§ **What is expected**: Omit any picture, and return the remaining data exactly as written.

--- START ---

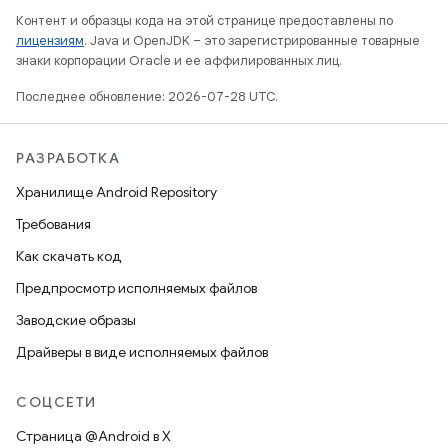
Контент и образцы кода на этой странице предоставлены по
лицензиям
. Java и OpenJDK – это зарегистрированные товарные
знаки корпорации Oracle и ее аффилированных лиц.
Последнее обновление: 2026-07-28 UTC.
РАЗРАБОТКА
Хранилище Android Repository
Требования
Как скачать код
Предпросмотр исполняемых файлов
Заводские образы
Драйверы в виде исполняемых файлов
СОЦСЕТИ
Страница @Android в X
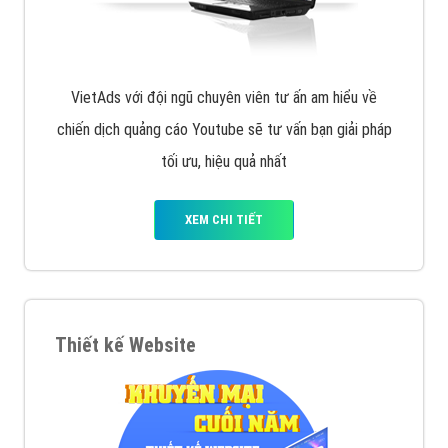
VietAds với đội ngũ chuyên viên tư ấn am hiểu về
chiến dịch quảng cáo Youtube sẽ tư vấn bạn giải pháp
tối ưu, hiệu quả nhất
XEM CHI TIẾT
Thiết kế Website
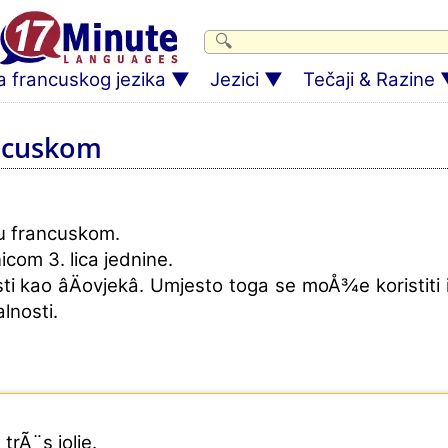
 francuskog jezika
Jezici
Tečaji & Razine
ancuskom
 u francuskom.
com 3. lica jednine.
ao âÄovjekâ. Umjesto toga se moÅ¾e koristiti i
lnosti.
 trÃ¨s jolie.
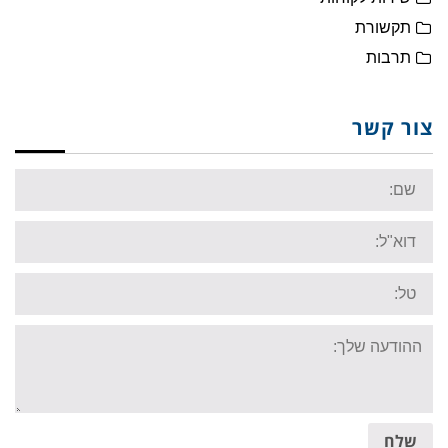
תקשורת
תרבות
צור קשר
Name:
Email:
Tel:
Your
message:
שלח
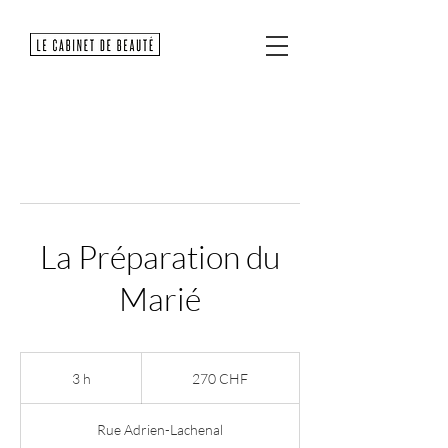
La Préparation du
Marié
270
francs
3 h
3
270 CHF
suisses
h
Rue Adrien-Lachenal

--- END ---

§ **Solution to the problem**:
Контент и образцы кода на этой странице предоставлены по
лицензиям
. Java и OpenJDK – это зарегистрированные товарные
знаки корпорации Oracle и ее аффилированных лиц.
Последнее обновление: 2026-07-28 UTC.
РАЗРАБОТКА
Хранилище Android Repository
Требования
Как скачать код
Предпросмотр исполняемых файлов
Заводские образы
Драйверы в виде исполняемых файлов
СОЦСЕТИ
Страница @Android в X
VietAds với đội ngũ chuyên viên tư ấn am hiểu về
chiến dịch quảng cáo Youtube sẽ tư vấn bạn giải pháp
tối ưu, hiệu quả nhất
XEM CHI TIẾT
Thiết kế Website
 francuskog jezika
Jezici
Tečaji & Razine
ancuskom
 u francuskom.
com 3. lica jednine.
ao âÄovjekâ. Umjesto toga se moÅ¾e koristiti i
lnosti.
 trÃ¨s jolie.
תקשורת
תרבות
צור קשר
Name:
Email:
Tel:
Your
message:
שלח
La Préparation du
Marié
270
francs
3 h
3
270 CHF
suisses
h
Rue Adrien-Lachenal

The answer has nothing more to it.